6. Method according to claim 1, characterized in that it comprises the following steps:

culturing one or several strains of the Monodus genus in darkness with a discontinuous or variable supply of light over time, the intensity of which in micromoles of photons varies by an amplitude of more than 50 μmol.m−2.s−1, at a rate of at least once per hour;

maintaining said culture over several generations in the presence of a carbon-containing substrate in the culture medium;

harvesting the thus obtained Monodus cells.

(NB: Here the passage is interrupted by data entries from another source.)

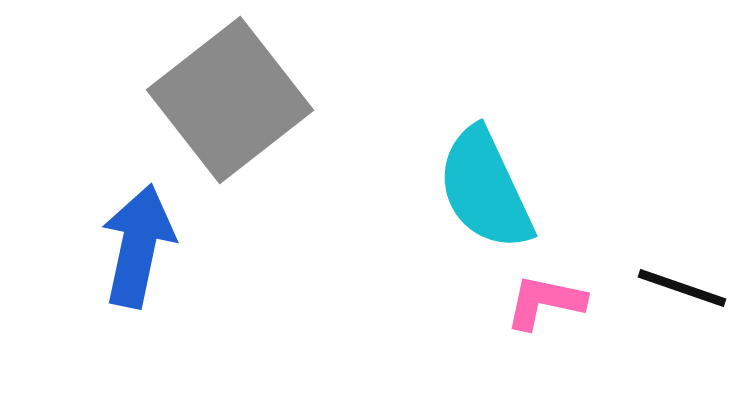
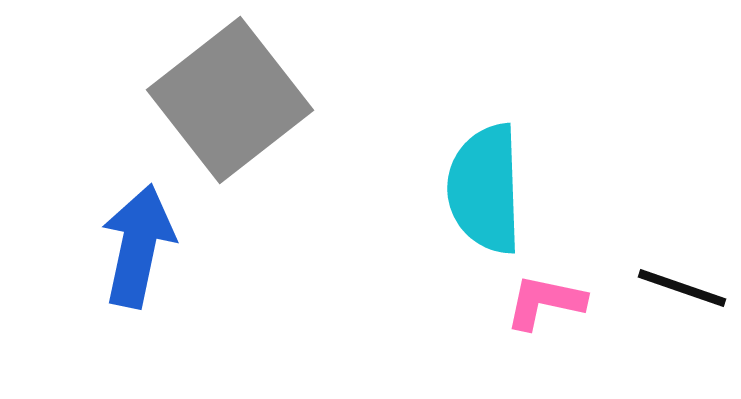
cyan semicircle: rotated 23 degrees clockwise
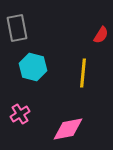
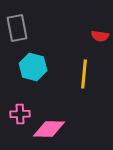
red semicircle: moved 1 px left, 1 px down; rotated 66 degrees clockwise
yellow line: moved 1 px right, 1 px down
pink cross: rotated 30 degrees clockwise
pink diamond: moved 19 px left; rotated 12 degrees clockwise
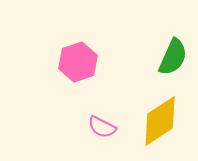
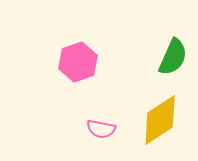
yellow diamond: moved 1 px up
pink semicircle: moved 1 px left, 2 px down; rotated 16 degrees counterclockwise
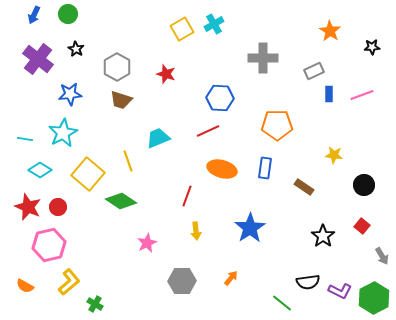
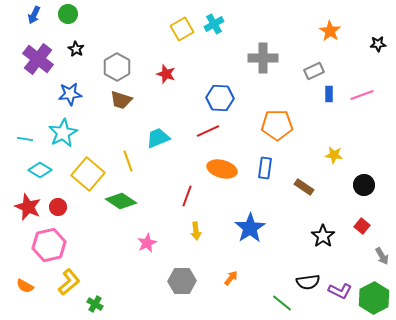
black star at (372, 47): moved 6 px right, 3 px up
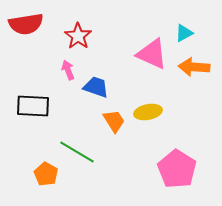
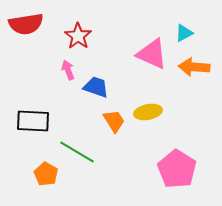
black rectangle: moved 15 px down
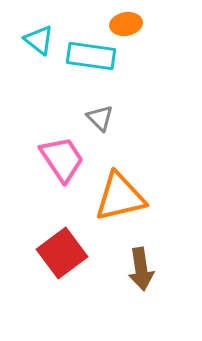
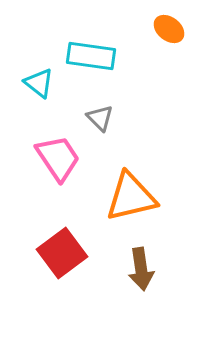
orange ellipse: moved 43 px right, 5 px down; rotated 48 degrees clockwise
cyan triangle: moved 43 px down
pink trapezoid: moved 4 px left, 1 px up
orange triangle: moved 11 px right
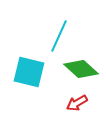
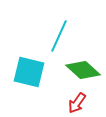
green diamond: moved 2 px right, 1 px down
red arrow: rotated 25 degrees counterclockwise
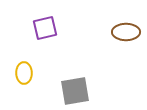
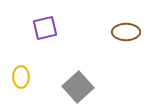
yellow ellipse: moved 3 px left, 4 px down
gray square: moved 3 px right, 4 px up; rotated 32 degrees counterclockwise
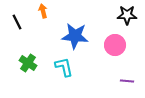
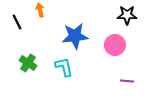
orange arrow: moved 3 px left, 1 px up
blue star: rotated 12 degrees counterclockwise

7. Method according to claim 6, characterized in that the supply of light is in the form of flashes.

8. Method according to claim 7, characterized in that the flashing consists in successive illumination phases with a duration comprised between 5 seconds and 10 minutes, preferably, between 10 seconds and 2 minutes, more preferentially, between 20 seconds and 1 minute.

9. Method according to claim 1, characterized in that said microalga of the Monodus genus corresponds to the FCC 757 strain, deposited on May 27, 2011 at the CCAP (Culture Collection of Algae and Protozoa) under the accession number CCAP 848/3.

10. Method according to claim 1, characterized in that said thus cultured microalgae are recovered in order to extract EPA (eicosapentaenoic acid) from their lipid content.

11. Microalga of the Monodus genus, characterized in that its total lipids comprise more than 40%, preferably, more than 50% of EPA by dry weight.

12. Microalga characterized in that it consists in an isolated strain of the Monodus genus corresponding to the FCC 757 strain, deposited on May 27, 2011 at the CCAP (Culture Collection of Algae and Protozoa) under the accession number CCAP 848/3.